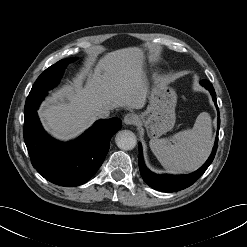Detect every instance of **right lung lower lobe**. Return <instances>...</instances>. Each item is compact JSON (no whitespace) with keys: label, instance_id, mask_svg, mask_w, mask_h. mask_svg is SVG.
Returning a JSON list of instances; mask_svg holds the SVG:
<instances>
[{"label":"right lung lower lobe","instance_id":"obj_1","mask_svg":"<svg viewBox=\"0 0 247 247\" xmlns=\"http://www.w3.org/2000/svg\"><path fill=\"white\" fill-rule=\"evenodd\" d=\"M44 96L27 97L24 108L23 134L32 165L54 184L66 187L84 184L102 165L111 137L121 128V120L117 117L99 120L75 141L59 143L43 131L37 116Z\"/></svg>","mask_w":247,"mask_h":247}]
</instances>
+ + +
* What to work on: The listing is to be repeated word for word, with all pictures omitted.

* Output for this exercise:
Detect every instance of **right lung lower lobe**. Return <instances>...</instances>. Each item is compact JSON (no whitespace) with keys: label, instance_id, mask_svg, mask_w, mask_h. mask_svg is SVG.
Returning a JSON list of instances; mask_svg holds the SVG:
<instances>
[{"label":"right lung lower lobe","instance_id":"obj_1","mask_svg":"<svg viewBox=\"0 0 247 247\" xmlns=\"http://www.w3.org/2000/svg\"><path fill=\"white\" fill-rule=\"evenodd\" d=\"M44 96L27 97L24 108L23 134L32 165L54 184L66 187L84 184L102 165L111 137L121 128V120L117 117L99 120L75 141L59 143L43 131L37 116Z\"/></svg>","mask_w":247,"mask_h":247}]
</instances>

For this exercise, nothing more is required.